Смолк ропот. Обряд пошел своим чередом.
Но Соломония, улучив эту минуту замешательства и тишины, ровно, негромко, с потрясающим, роковым каким-то спокойствием, обведя всех глазами, проговорила:
– Стоите? Молчите? Рабы лукавые, неверные! Нет ли ножей под полою кафтанов, чтобы тут же и зарезать, как овцу бессловесную, княгиню свою былую, «милостивую». Так ведь вы прозывали меня! Я ль не заступалась за вас? От скольких от вас государев гнев отвела, от опалы избавила; милостей добыла… И никто не вступится?! Да? Будьте же все вы прокляты! Богу в жертву против воли приносите меня… Нет, не Богу… В жертву княжой прихоти! И обрек вас Господь. Человекоугодники, не слуги вы прямые княжеские… И горе вам! Бог пометит за меня. Вижу гибель вашу! Не пурпур и злато – кровь ваша и язвы и лохмотья покроют тела ваши, аки тела слуг нерадивых, выпустивших на волю дьявола! Жены ваши и дочери – поруганы, пострижены насильно, как и я! Дети ваши, нерожденные, изгублены на лоне материнском. Не терема высокие – виселицы построятся для вас, и вуроны черные обовьют боярские головы взамен шапок горлатных… Вот мое слово последнее… мое заклятие на вас! На детей ваших! Великое самое преступил князь великий: совесть теперь свою преступил ради стяжания царского. Вас ли пощадит?! Помните же и трепещите, ехидны, змеи-предатели. А ему скажите…
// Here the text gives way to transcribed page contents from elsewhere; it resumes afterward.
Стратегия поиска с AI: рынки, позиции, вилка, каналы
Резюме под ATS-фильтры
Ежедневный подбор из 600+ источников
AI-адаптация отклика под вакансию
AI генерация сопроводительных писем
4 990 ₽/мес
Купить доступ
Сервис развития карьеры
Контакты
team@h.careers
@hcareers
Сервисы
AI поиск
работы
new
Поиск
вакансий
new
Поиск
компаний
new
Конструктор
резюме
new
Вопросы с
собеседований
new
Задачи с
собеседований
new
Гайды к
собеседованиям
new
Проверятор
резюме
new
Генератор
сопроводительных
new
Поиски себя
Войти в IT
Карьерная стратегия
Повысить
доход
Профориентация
Но тут и Шигоня, и Потата, писец ближний и «печатник» княжой, и Рак, Феодорик, советник его, онемевшие сперва, когда раздалась мерная, зловещая речь княгини, произносимая каким-то необычным, даже несвойственным ей, металлически-звонким голосом, – теперь все эти вельможи пришли в себя.
Дан был знак. Громко запел клир. Надрывались басы… дисканты краснели от усилий подняться на крайнюю, доступную им высоту… загудели чтецы… монахи, священники стали подпевать тоже…
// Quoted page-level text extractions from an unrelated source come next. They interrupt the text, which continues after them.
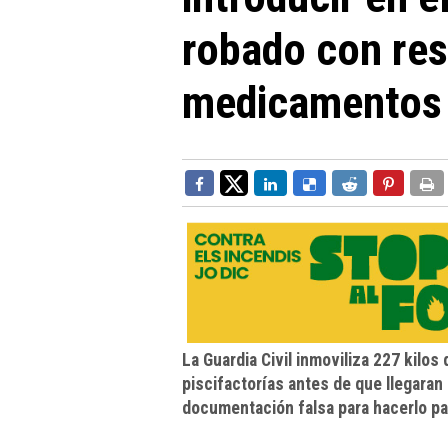
robado con res
medicamentos
La Guardia Civil inmoviliza 227 kilos
piscifactorías antes de que llegaran
documentación falsa para hacerlo pa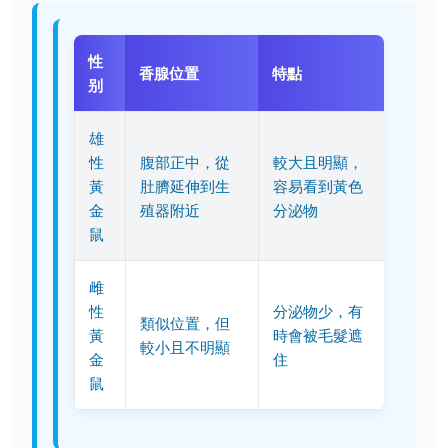
性
香腺位置
特點
别
雄
性
腹部正中，從
較大且明顯，
黃
肚臍延伸到生
容易看到黃色
金
殖器附近
分泌物
鼠
雌
性
分泌物少，有
類似位置，但
黃
時會被毛髮遮
較小且不明顯
金
住
鼠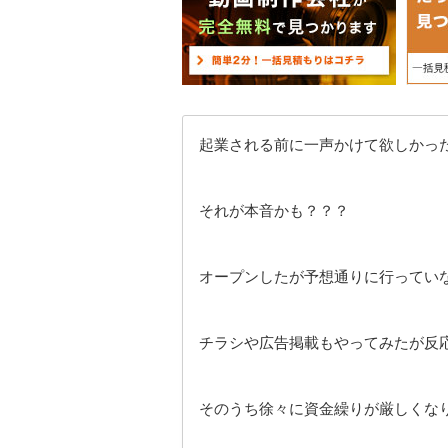
起業される前に一声かけて欲しかっ
それが本音かも？？？
オープンしたが予想通りに行ってい
チラシや広告掲載もやってみたが反
そのうち徐々に資金繰りが厳しくな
А среди этого чтения, и напевов, и рокота прорезался зловещий голос Соломонии, сулившей болезни, горе и беды бывшему супругу и всему грядущему роду его.
Но голос ее стал слабеть… Она зашаталась, сразу опять помертвела… И если бы не поддерживали ее теперь две монахини, так и рухнула бы, потеряв последнее сознание.
– Что с ней? – спросил Шигоня, видя, как навалилась Соломония на свою соседку-держальницу.
– Сомлела, кажись, боярин.
– Ничего… Тем лучше…
– Вестимо! – отозвался и Даниил. – Господь видит сердца наши, во сне ли, наяву ли мы или в бесчувственном состоянии. Сердце чисто у княгини. Бес вселился в нее и глаголал. А там, очнется-опамятуется, – и сама же порадуется чину своему ангельскому…
И обряд пошел своим чередом, быстро теперь, без помехи.
Через несколько минут из кельи уведена была, все так же без памяти, не великая княгиня московская Соломония, а инокиня, старица Софья, которую готовились везти в указанный ей Покровский девичий монастырь, что в Суздале.